I started this list to remind myself that I am not perhaps the terrible parent I so often feel that I am these days, to remind myself that I have some agency and some small degree of control over the direction in which our lives are headed, to remind myself that I have the power to change things for the better and to pass that power on to my children. I started this list because in a time when we are all exhausted by uncertainty and by interminably bad news, setting out to accomplish even one small thing (sending a text, opening the mail, feeding one’s children) feels like a Sisyphean task. I started this list to try to regain some of the perspective which is so easy to lose when nearly all our external forms of validation have vanished, as we have lost the usual rhythms of our lives which bind us to a sense of ourselves and tether us to what is familiar and known and good.

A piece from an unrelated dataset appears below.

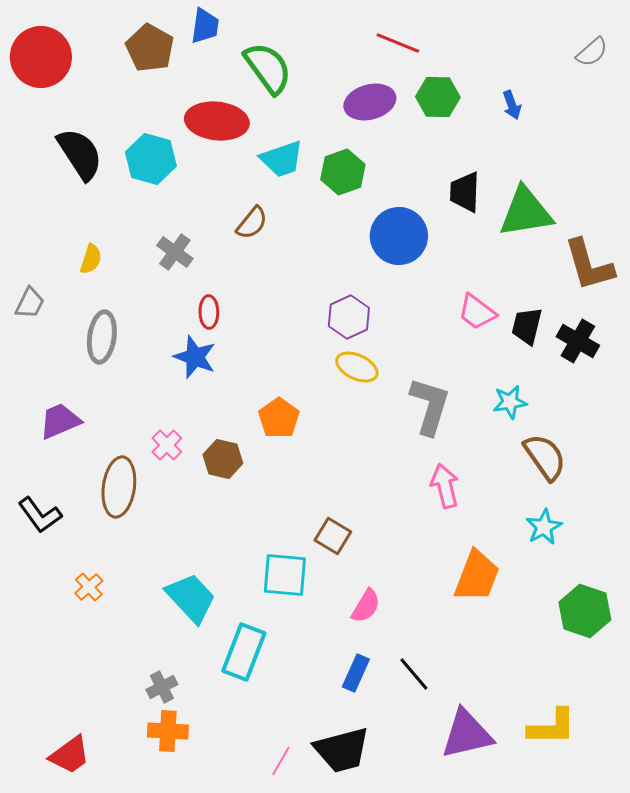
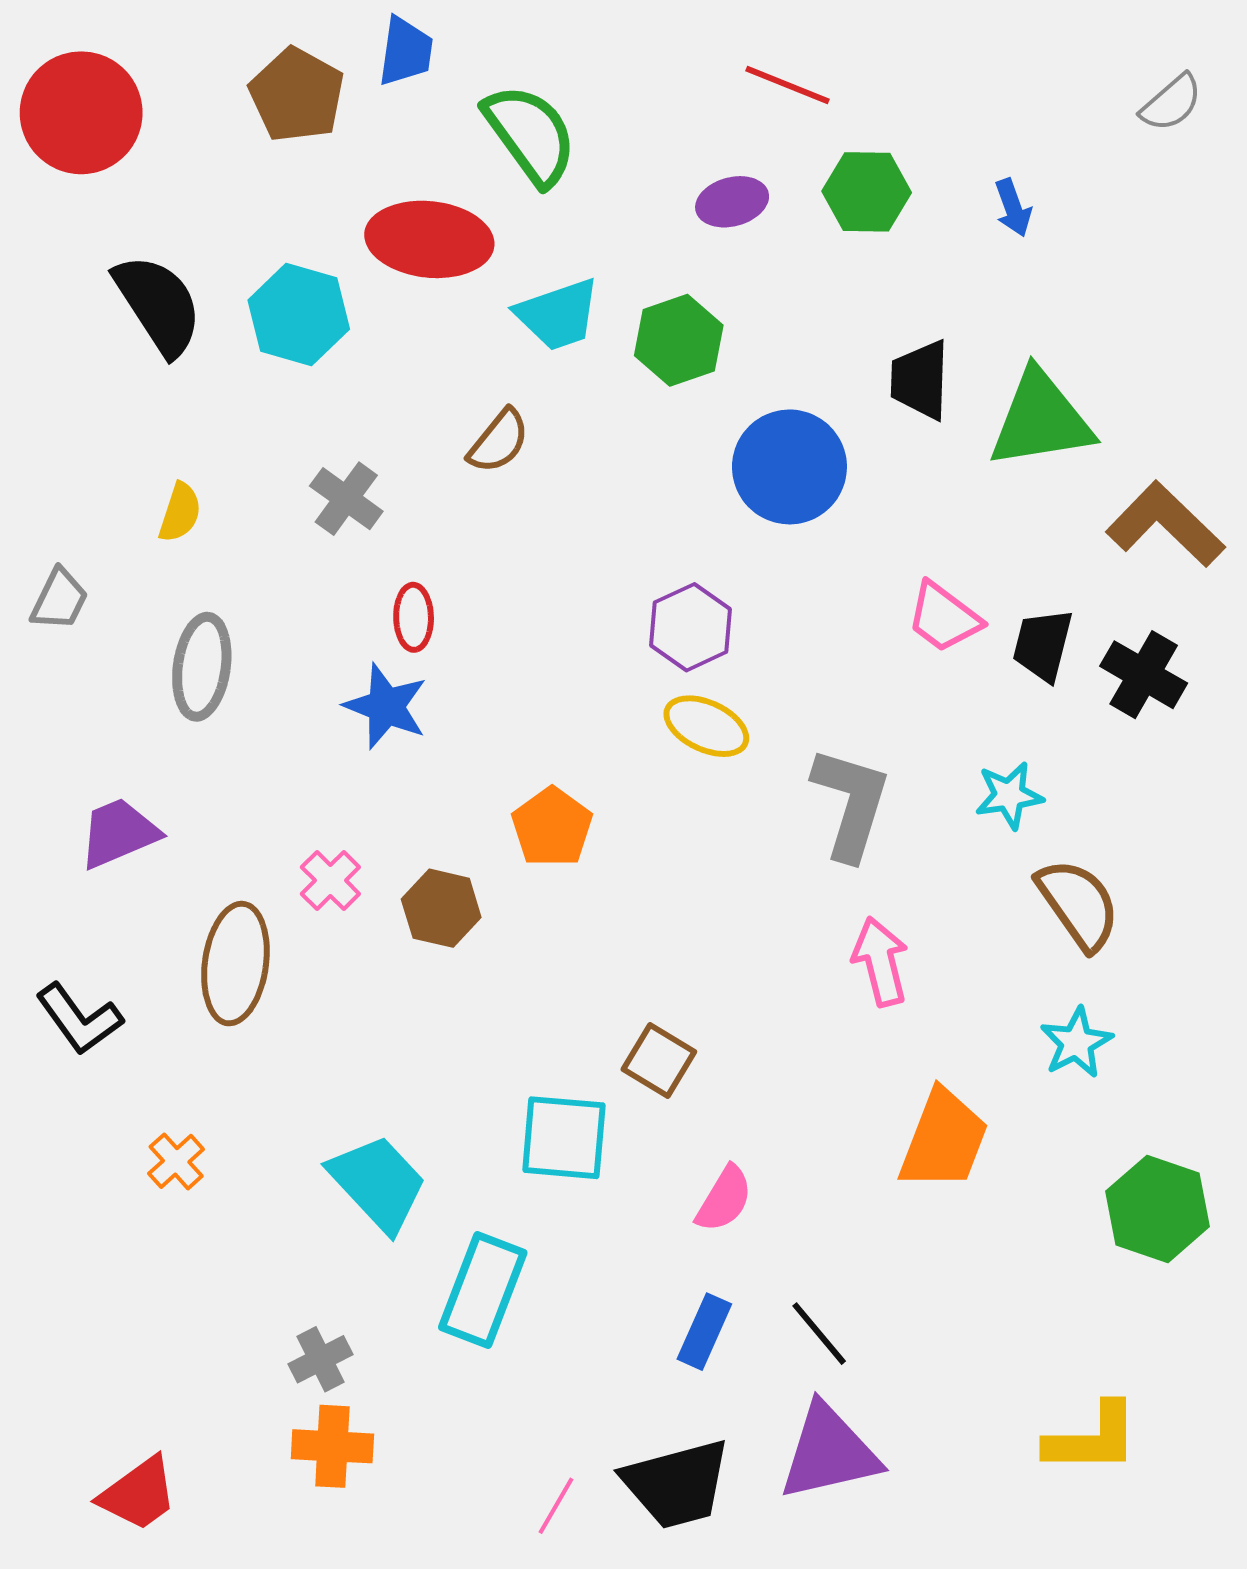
purple ellipse: (370, 102) -> (732, 202), size x0.7
brown L-shape: (589, 265) -> (1165, 524), turned 150
purple triangle: (467, 734) -> (829, 1452), moved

And all the while we wonder what irreparable harm this time is doing to our children, to us all. Am I locking down too hard and cutting my children off from any semblance of normalcy? Am I letting them out too much and taking too many risks? Am I too strict? Am I too lax? Am I forgetting to teach them about what really matters? Can their brains actually shrink from watching too much tv? Will they ever love reading and school as much as they once did? Will they remember all the times I have yelled at them during lockdown, or will they remember the times I have lifted them up and made them feel loved? Am I crushing their spirits or teaching them to function like regular humans? Will they thank me for all the careful attention I give them or will they remember only the times I have failed them during these dark days?


Assailed by doubts, I do what I can to assuage them before they pull me under (the doubts, not the children — though there are days I feel that in my attempts to rescue them from drowning I start to sink like a stone).


So I turn once more to the wisdom of Mary Poppins. If you’ve never read the books, please do: they are full of many more examples of that delightful juxtaposition of her prim, proper exterior and her magical ability to make absolutely everything far more fun than it could ever have been without her. They are also weirder and more wonderful, and more than a little darker, than the unsurprisingly sugary Disney version. But really, I am democratic in my tastes: I don’t truly differentiate between Julie Andrews’ slightly saccharine but satisfyingly sassy version, or Emily Blunt’s perhaps more faithful interpretation, or PL Travers’ far firmer and fantastically formidable original. I’ll take whatever sugar or hard-won wisdom I can glean; it’s all to the good, however far from practically perfect we may find ourselves these days.


And so we have had our tea parties and we have laughed (though we have yet to float up to the ceiling).


We have made sidewalk chalk drawings (though we have yet to work out how to jump through them into another world).


And of course — of course — we have flown a kite.


And that has made all the difference.